All the various processes started by Ray inherit no_proxy. I dunno how, but they do. You do need to set no_proxy on all machines involved, though, with the numerical IP addresses of all machines involved (comma-separated), including its own. Remember that the IP address by which one machine can find another machine is not necessarily the same IP address that hostname -i brings up on the target machine.

You might not know in advance the IP address of every machine that will be joining. But you could probably brute-force that by just adding every IP address ending in a number to no_proxy:

no_proxy="0,1,2,3,4,5,6,7,8,9,$no_proxy" python test_actors.py

(Presumably, the problem only happens because we’re using raw numerical IP addresses; presumably, no_proxy is already set to cover all relevant domains.) We could add that to the documentation as a recommendation to just always do.

I’m not sure what to do about this with respect to the port-checking documentation. netcat and nmap (natually, I think?) completely ignore http_proxy and https_proxy for non-HTTP traffic. (This isn’t HTTP traffic, is it? This is a metric-export thing and that’s why it happens even with the dashboard disabled? I’m not sure why gRPC is using the proxy settings. I’m guessing there are some kind of gRPC-over-HTTP shenanigans going on, for some reason?)

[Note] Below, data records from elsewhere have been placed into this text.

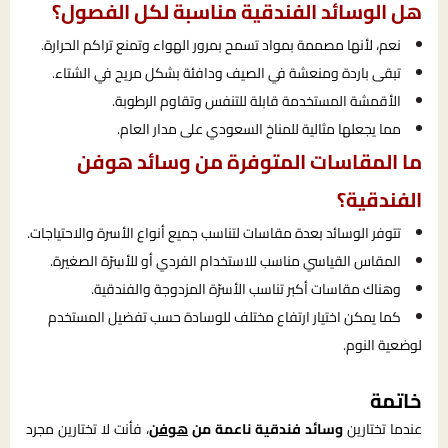
هل الوسائد الفندقية مناسبة لكل الفصول؟
نعم، لأنها مصممة بمواد تسمح بمرور الهواء وتمنع تراكم الحرارة.
تبقى باردة ومنعشة في الصيف ودافئة بشكل مريح في الشتاء.
الأقمشة المستخدمة قابلة للتنفس وتقاوم الرطوبة.
مما يجعلها مثالية للمناخ السعودي على مدار العام.
ما المقاسات المتوفرة من وسائد هوفن
الفندقية؟
تتوفر الوسائد بعدة مقاسات لتناسب جميع أنواع الأسرة والاحتياجات.
المقاس القياسي مناسب للاستخدام الفردي أو للأسِرّة الصغيرة.
وهناك مقاسات أكبر تناسب الأسرّة المزدوجة والفندقية.
كما يمكن اختيار ارتفاع مختلف للوسادة حسب تفضيل المستخدم
لوضعية النوم.
خاتمة
عندما تختارين
وسائد فندقية ناعمة من
هوفن
، فأنت لا تختارين مجرد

(Okay, I guess they just always ignore proxy settings.

$ http_proxy=http://some.random.proxy:80 https_proxy=http://some.random.proxy:80 nc -vv -z www.google.com 80
Connection to www.google.com 80 port [tcp/http] succeeded!
$ http_proxy=http://some.random.proxy:80 https_proxy=http://some.random.proxy:80 nmap -p 80 www.google.com
PORT   STATE SERVICE
80/tcp open  http

I still don’t get why gRPC is using the proxy. I assume this is dashboard-specific somehow, since nothing else goes wrong if you run http_proxy=http://some.imaginary.proxy:80 https_proxy=http://some.imaginary.proxy:80 python test_actors.py, just the dashboard thing. You even still get the correct answer, despite the error messages the dashboard is spitting out.)

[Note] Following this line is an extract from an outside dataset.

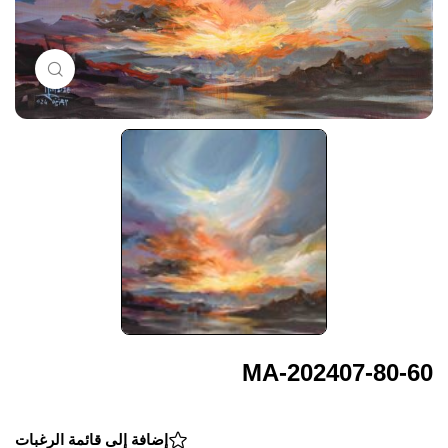
nlarge
MA-202407-80-60
إضافة إلى قائمة الرغبات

(To be clear, if you literally use an imaginary proxy like http://some.random.proxy:80, you’ll get a different error message. But the computation will still go through, so it’s only the dashboard gRPC thing that’s looking at http_proxy.)

In any case, we could have an error message that gives the IP and port that failed to reach, possibly with a suggestion to add them to no_proxy.

3reactions

rkooo567commented, Nov 11, 2020

This looks like a bad bug. @mfitton can you take a look at it?